Did the moment start the night before, when Kevin Martin’s curling rink beat the argyle pants off their Norwegian opponents to win gold? No, it had to have been before that. Maybe that afternoon, when Jasey-Jay Anderson’s snowboarding gold medal came within minutes of Canada taking top spot in the mens’ speed skating relay?
Still too soon? Perhaps on the 26th, then, with two short-track gold medals and a hard-earned hockey semifinal victory over Slovakia? Or the day before, when we won gold in womens’ hockey and Joannie Rochette captured the most meaningful bronze medal in Canadian history?

It could have been any of these days – though my pick goes back just one more day, to Wednesday February 24, when things finally turned the corner for Canada – two medals in speed skating, followed by the most humiliating defeat Russians have ever been handed on a hockey rink, followed immediately by a gold and a silver in womens’ bobsled.
It doesn’t really matter. That’s the thing about Canadian spirit – you don’t notice it when you get it, but you know when it’s gone.

In this case, it left everybody at pretty much the same time – right after the closing ceremonies. The wrap-up show was a necessity – not just for Olympic commitments, but for the Canadian psyche. We celebrated Crosby’s goal, we poured out into the streets and high-fived total strangers… but then we had a few hours to go off on our own, to eat dinner or whatever. The hockey game was great, but it wasn’t going to get us to quit feeling proud cold turkey. We needed closure. We needed something to bring us down off our patriotic high, but slowly.

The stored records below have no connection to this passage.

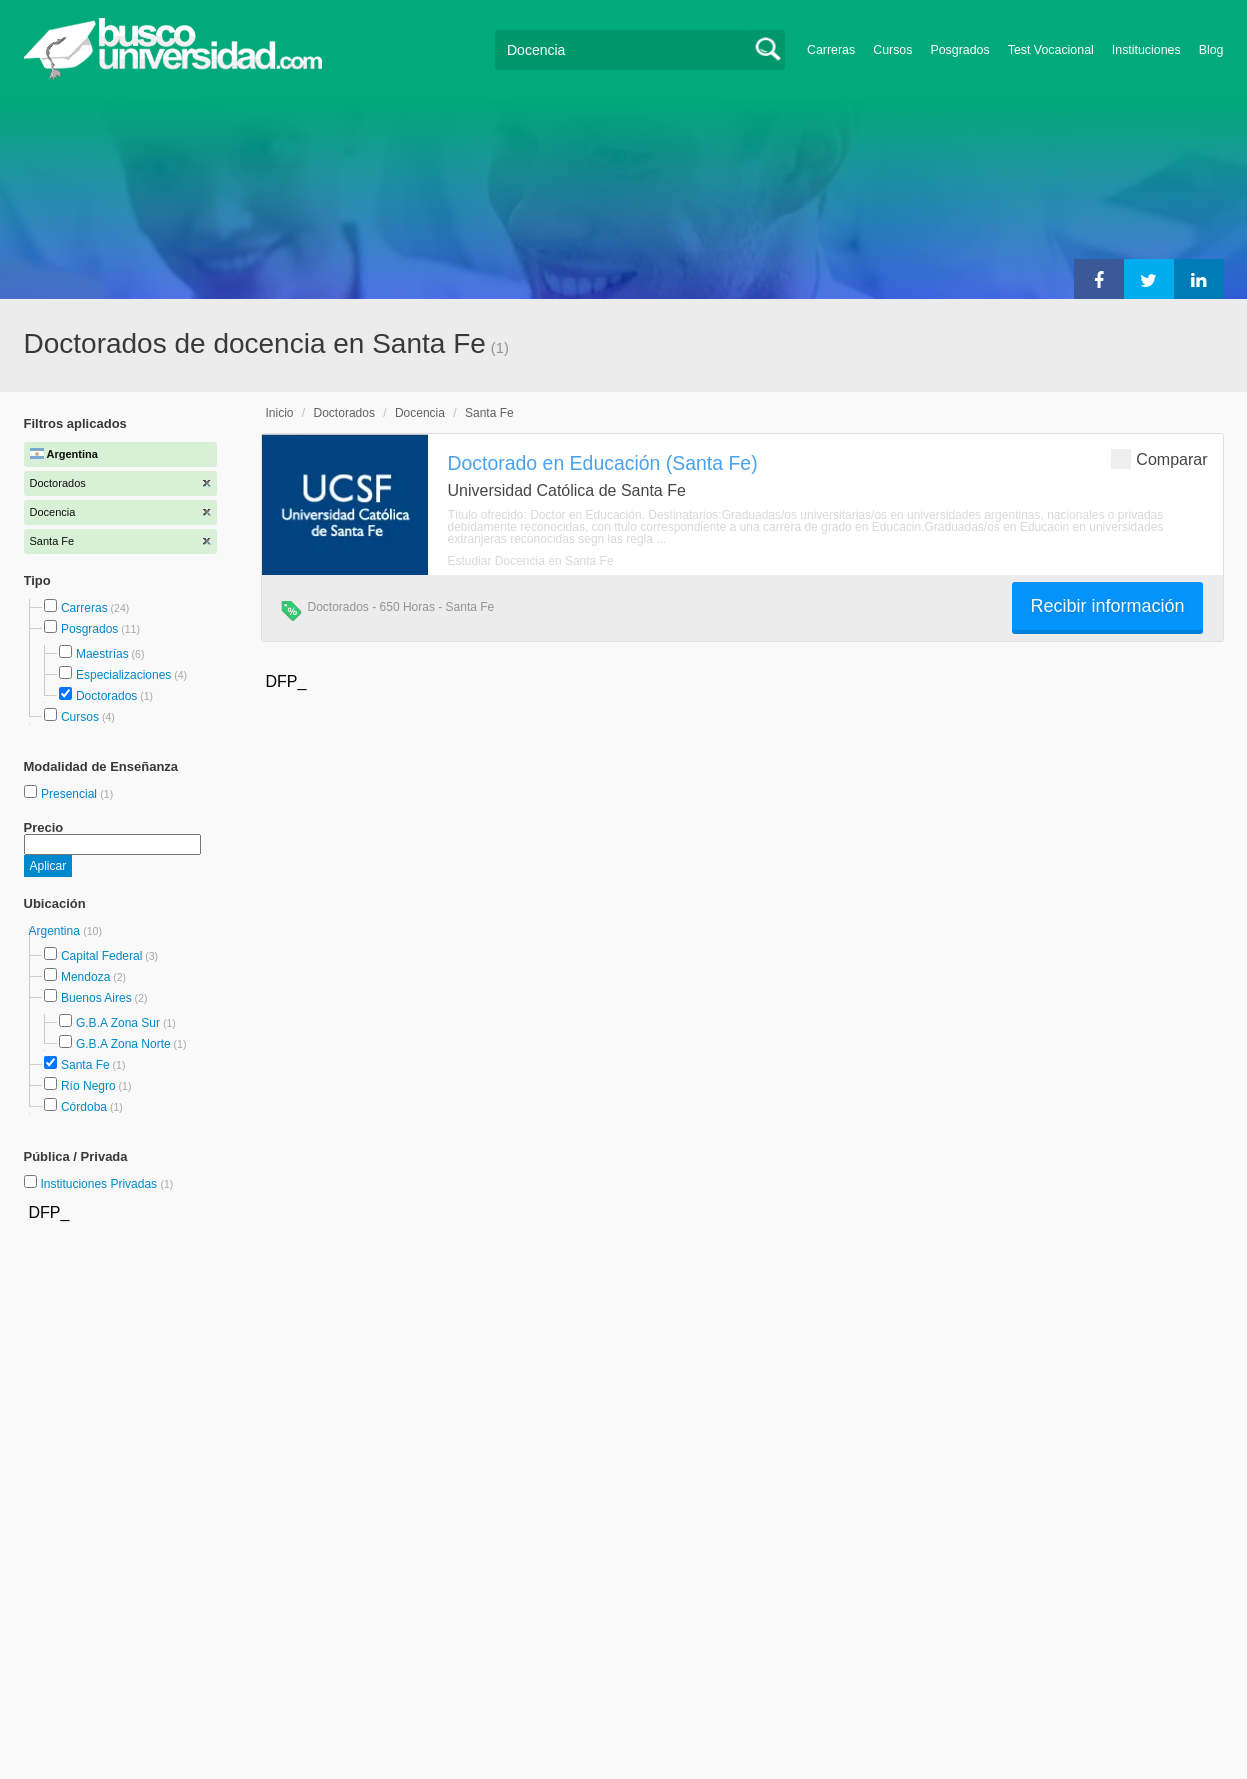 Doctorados (106, 696)
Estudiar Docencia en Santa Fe (531, 561)
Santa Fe (85, 1065)
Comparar (1159, 458)
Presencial (70, 794)
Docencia (420, 413)
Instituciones (1146, 50)
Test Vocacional (1051, 50)
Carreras (831, 50)
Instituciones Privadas (106, 1184)
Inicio (280, 413)
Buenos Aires (96, 998)
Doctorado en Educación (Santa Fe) (603, 463)
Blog (1211, 50)
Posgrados (959, 50)
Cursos (892, 50)
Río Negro (88, 1086)
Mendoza (85, 977)
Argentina (56, 931)
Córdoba (84, 1107)
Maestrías (102, 654)
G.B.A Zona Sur (118, 1023)
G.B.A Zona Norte (123, 1044)
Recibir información (1107, 606)
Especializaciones (123, 675)
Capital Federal (101, 956) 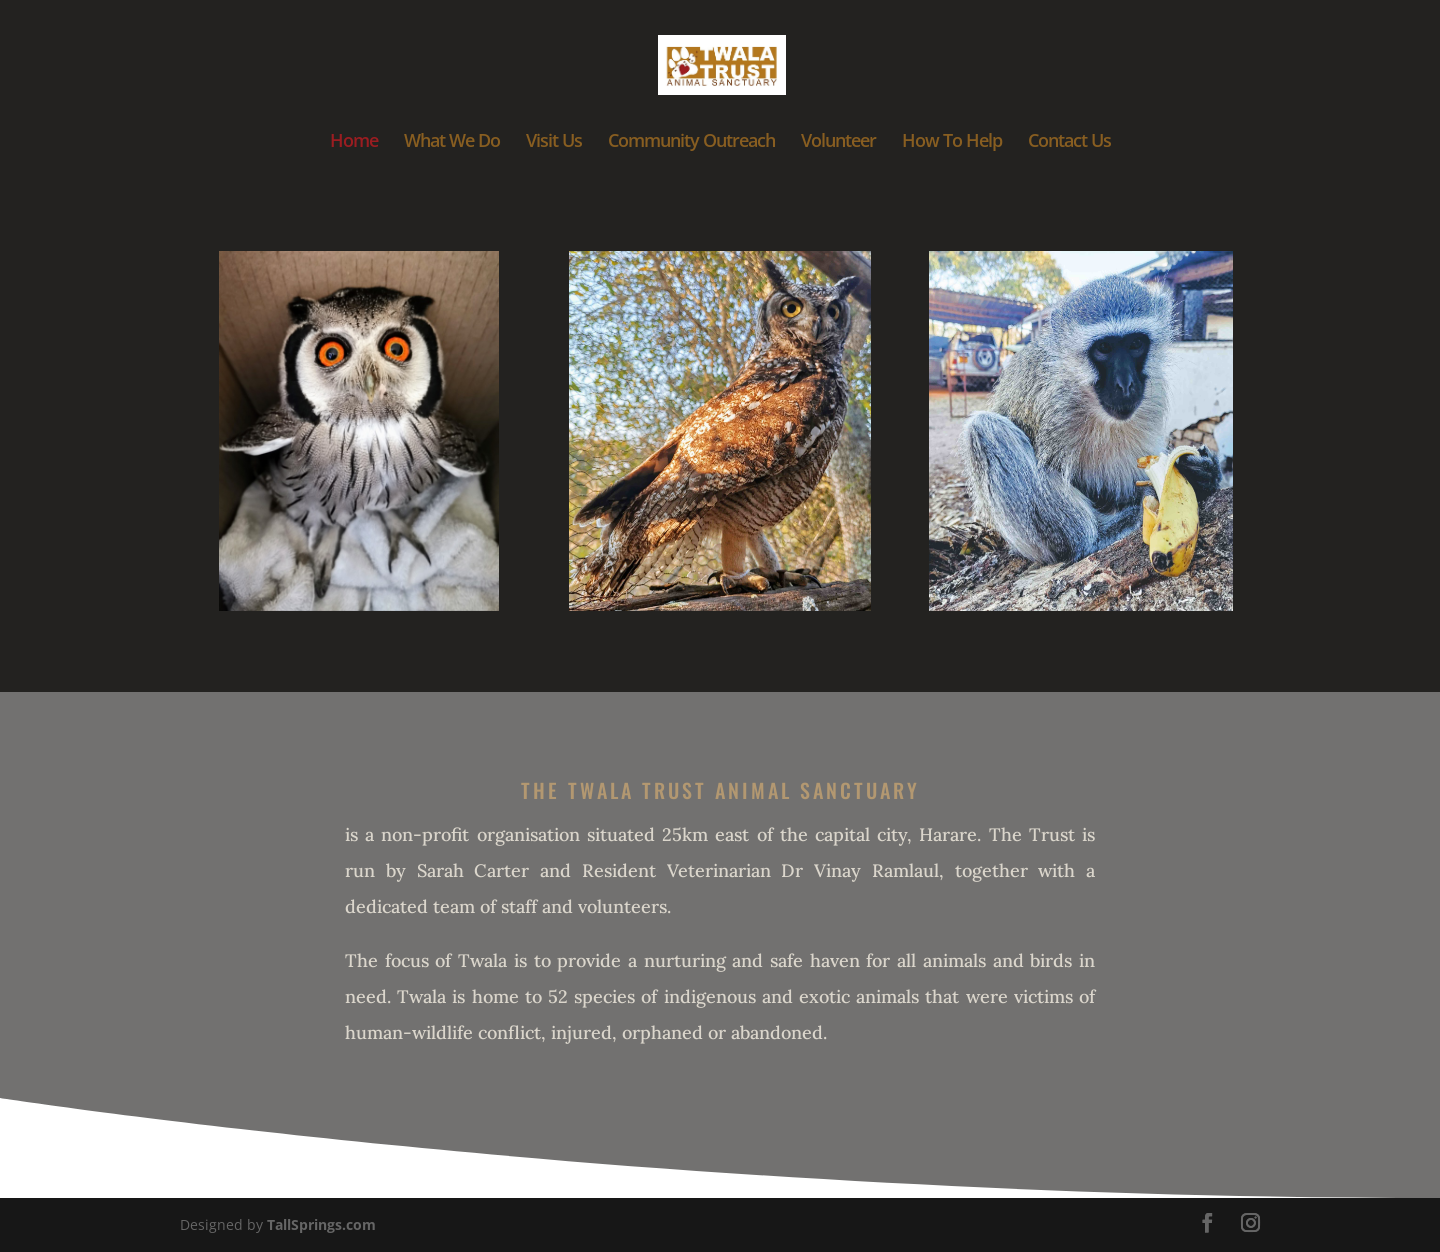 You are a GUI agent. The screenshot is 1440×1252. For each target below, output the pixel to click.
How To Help (952, 142)
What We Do (452, 142)
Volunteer (838, 142)
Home (354, 142)
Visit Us (554, 142)
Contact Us (1069, 142)
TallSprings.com (321, 1224)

The closing ceremonies accomplished that. We got to laugh – first at those who ridiculed the malfunction of the opening ceremonies, then later at ourselves as we wholeheartedly embraced our stereotypes. We were lulled back to apathy by dull speeches and unknown national anthems. Whatever Canadian spirit may have remained after that was extinguished during the final concert, consisting as it did of increasingly bizarre band choices.

Finally, the Olympic cauldron was extinguished – and with it, the last vestiges of Canadian mega-patriotism.

Much like McLuhan declaring “the medium is the message” or A.A. Milne’s son convincing his father to write about Winnie the Pooh, this will become a part of Canadian lore – for many people, myself included, the first such communal experience we can call ourselves a part of. It will live on longer than any of us – Canada’s greatest Olympic moment.